They may well do, if the OS is badly-designed unough to be waving
dangerous exploitable surfaces at the world.
For example, as a stand-alone user who merely "consumes" the Internet,
I have absolutely no desire to let any other system to remotely call
procedures on my PC. Yet the OS waves the Remote Procedure Call
service at the Internet, and this cannot be turned off because the OS
is designed in such a way that it "needs" RPC to find its own ass.
So even though I don't need or want the RPC service, I have to patch
defects in it, else I'm at risk. And again, for autorunning macros in
Office "data files". And for hidden admin shares that expose the
startup axis of my PC, so dropped code can run on next boot. Etc.
Also, remember; raw code defects are insane - what happens as a result
of these defects bears to relation to what the code is supposed to do.
Think about that. Need pysical access? That's fine, I'd be comfy
with that. Needs "admin rights"? That's not fine at all, as there
are plenty of ways to gain those. What did you "secure your system"
with; more soggy code that's likely to be as defect-ridden as this
particular hole in the collinder you are currently evaluating?
Think about the logic:
- patch every month, because your code base has hidden defects
- trust patches to be defect-free, even if written by the same folks
It would be interesting to compare the cumulative volume of patches
pushed into your PC, with the total volume of code that is being
patched - especially when you apply the "10% of the code runs 90% of
the time" weighting factor. Then, look at how many successive
revisions are applied to the same problematic code items.
So already, you can predict that bad patches are almost inevitable.
After all, the code they are fixing was thought to be fit for use, so
the assertion that the patches have been tested etc. is meaningless.
Now consider how original code is developed and deployed, vs. patches.
The original code base was developed in controlled circumstances, with
plenty of time for in-house testing, private beta testing, and then
broad public beta testing. It's deployed in controlled circumstances
too; as a fresh installation, onto which other code is added. If
something is added that conflicts with the OS, this generally comes to
light, and you'd uninstall the new addition.
The patches are developed in response to a newly-discovered potential
crisis; sometimes after there is exploit code in the wild. How much
time is there for testing, before having to rush that code out the
door? Next, consider the deployment; this new code is retrofitted
into disparate "live" installations that have diverged from the
initial predictable fresh install state. Can one be sure that the
code will work properly across all possible permutations?

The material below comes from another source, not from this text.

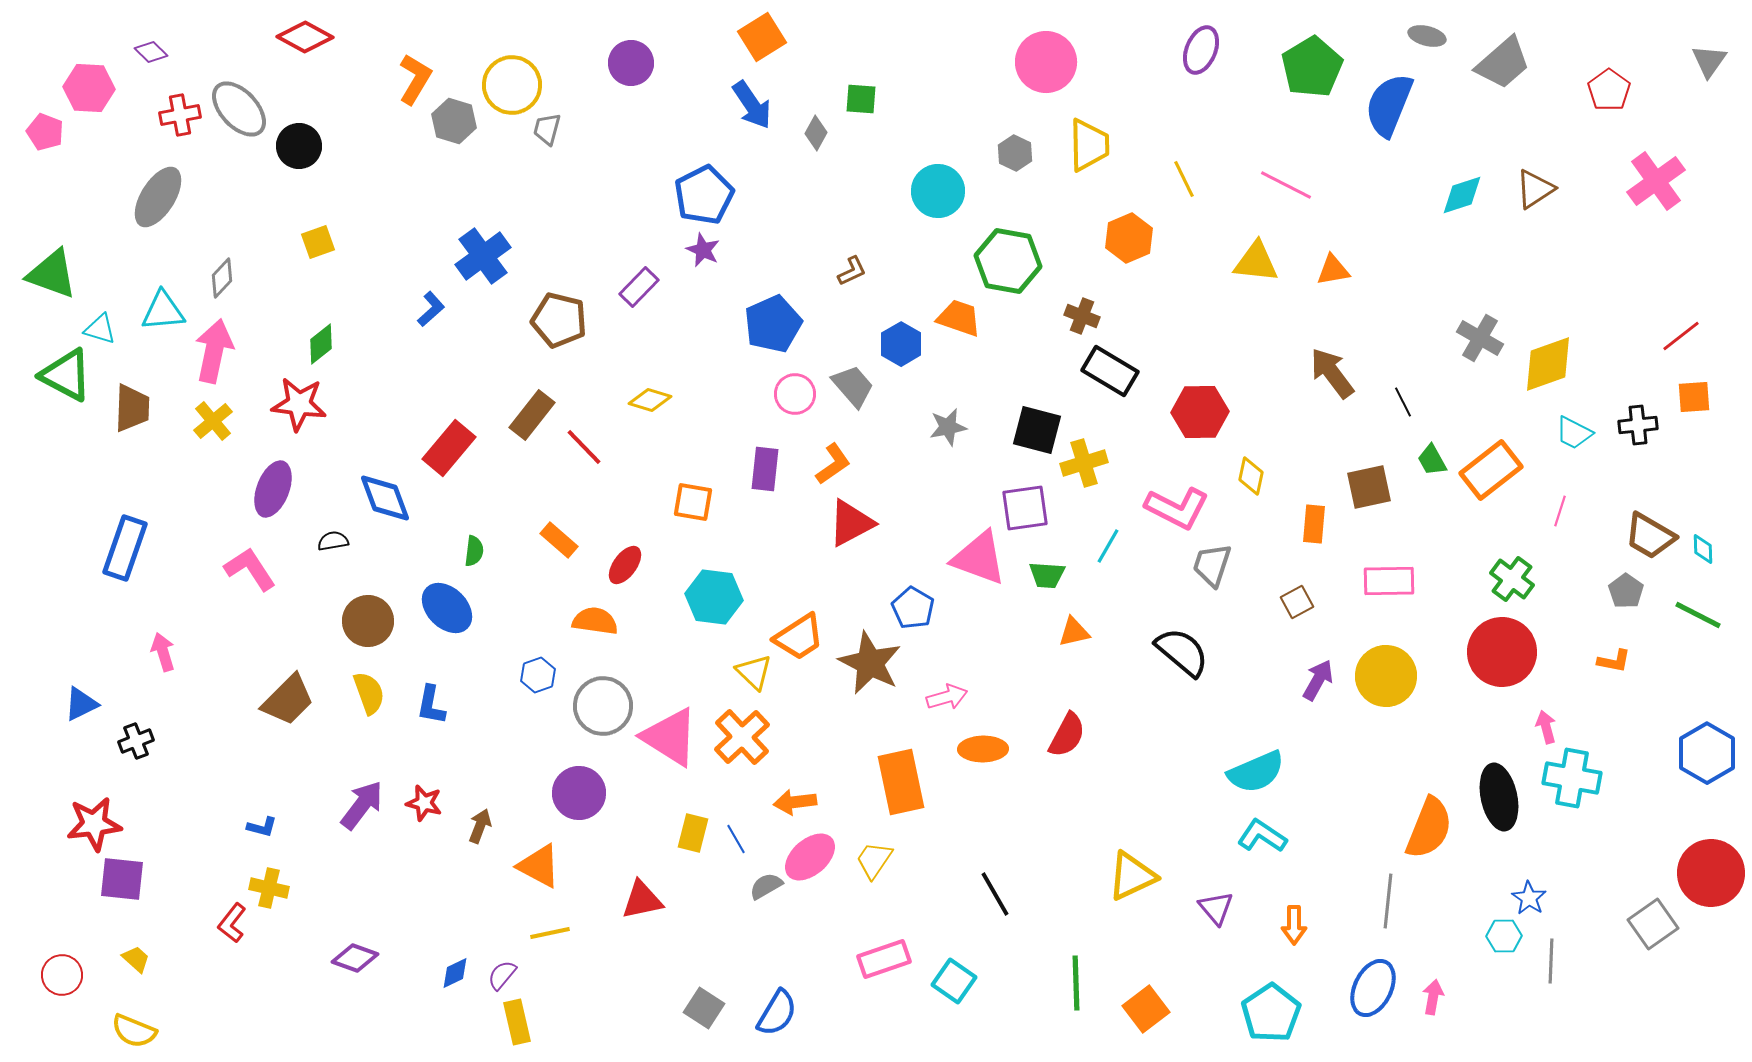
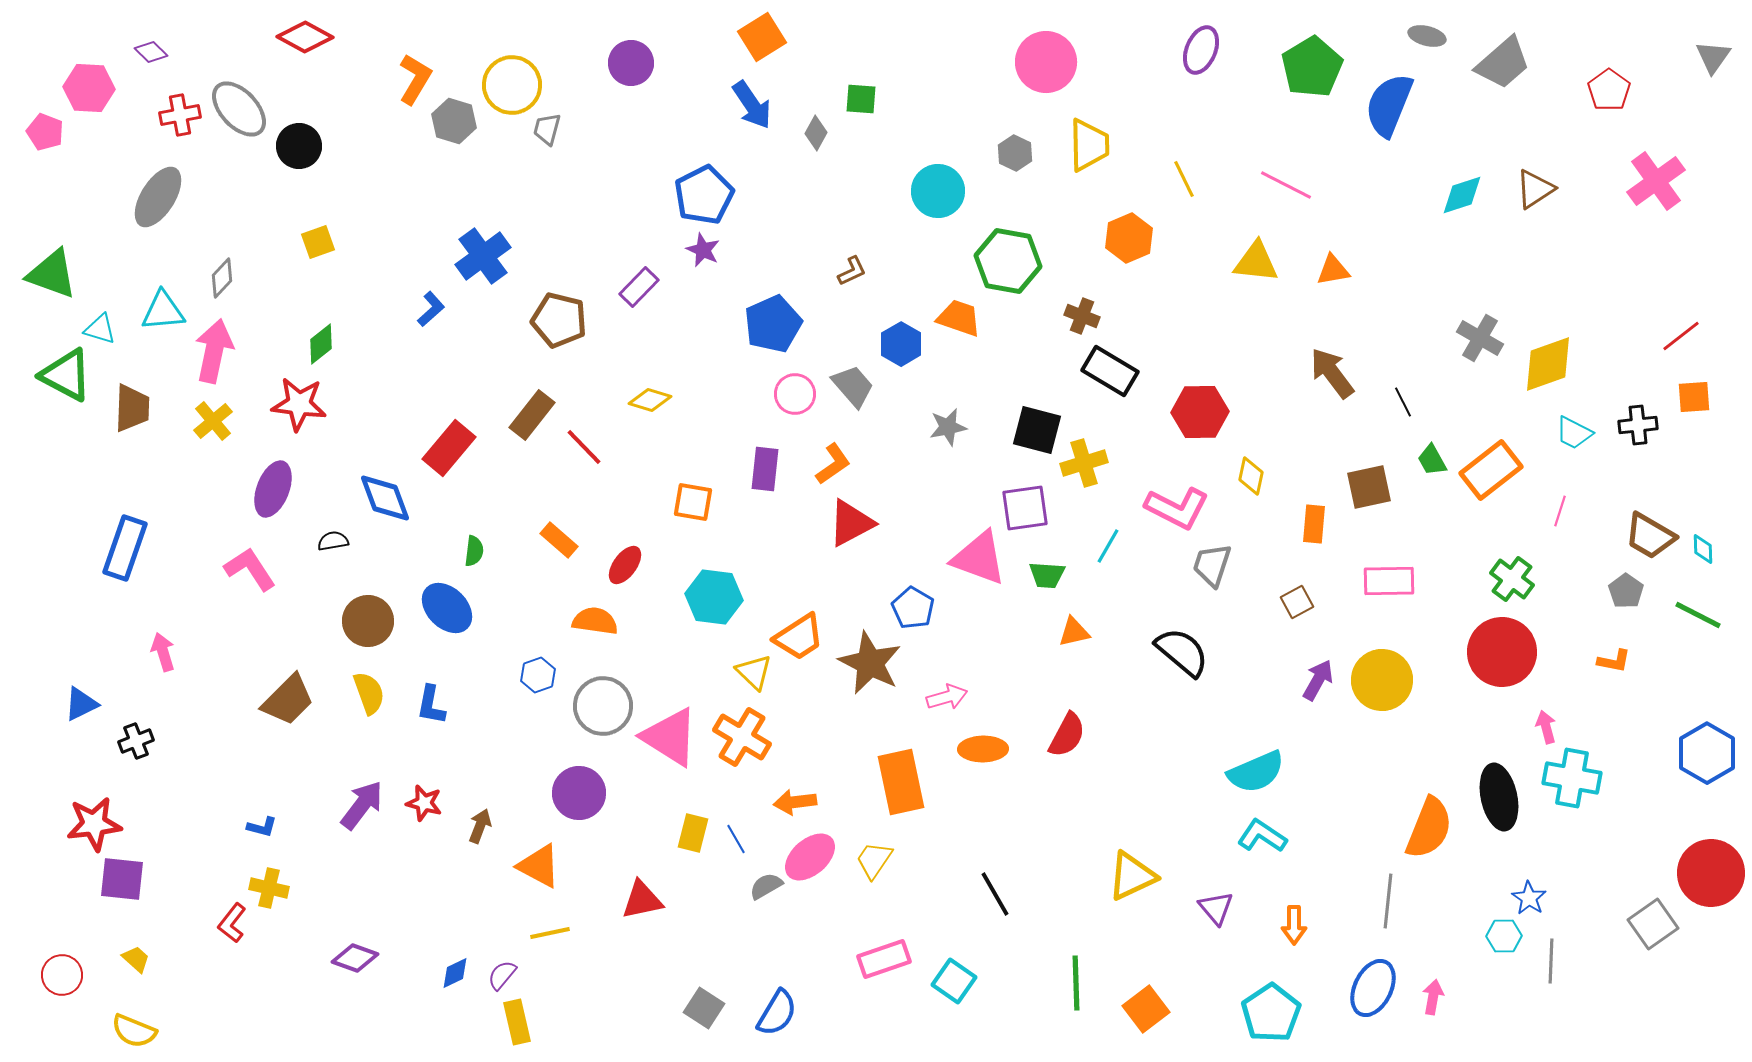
gray triangle at (1709, 61): moved 4 px right, 4 px up
yellow circle at (1386, 676): moved 4 px left, 4 px down
orange cross at (742, 737): rotated 16 degrees counterclockwise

Malware outbreaks and bad patches have the same red-letter impact on
IT, especially in consumerland - they can trigger an urgent need for
assistance across a large chunk of your client base at the same time,
making it impossible to resource these support needs. The more
efficient the patching process, the more clients are hit within a
shorter time-span, with less likelyhood of anyone having a clue as to
what's wrong. This is the hidden bulk of the "just patch" iceberg.
Well, that's the lesson; if all code can contain defects, any code
represents a potential attack surface. MS has yet to rigorously apply
that lesson, i.e. reduce the surfaces waved at external material. We
still see gratuitous handling of external material that was not
explicitly initiated by the user, and so far more crises than need be.
1) Privacy rests on security
2) Security rests on safety
3) Safety rests on sanity
Privacy is the promise you make about how you will manage data.
But if your security is breached, it's not your privacy policy
anymore, because you are no longer the only entity managing that data.
Security is restricting activities to those entities that can be
trusted to perform them, e.g. employees who will behave in ways that
are in keeping with your organizational policy.
But if your employees' actions have consequences contrary to their
intentions (i.e. safety failure), then it's no longer secure simply to
ensure only those employees are involved. Through no fault of their
own, their behavior can no longer be trusted to reflect that of the
organisation, if malware exploits safety failure opportunities.
Safety is a matter of designing code so that the worst the user thinks
can happen, is the worst that can happen. If I have to assess an
incoming attachment, I might take the mild risk of "reading a data
file" but decline the greater risk of "running a program". If the
systrem is so unsafe that I can't tell whether a file is data or code,
or a code file can present itself as a data file, or the OS runs raw
code within what is supposed to be a data file, then I have no control
over consequences. Windows failures abound at all three points.
So safe design is a must, but is meaningless if the code is insane.
For example, if the code that handles a JPEG file doesn't sanity-check
the length of content before copying it into a buffer, so that
"malformed" content overwrites code following the buffer, then the
behavior of that code is no longer limited to design intentions. My
malformed "data" content may now be run as raw code, and that code can
do anything. Any safety assumptions are now meaningless.
-- Risk Management is the clue that asks:
"Why do I keep open buckets of petrol next to all the
ashtrays in the lounge, when I don't even have a car?"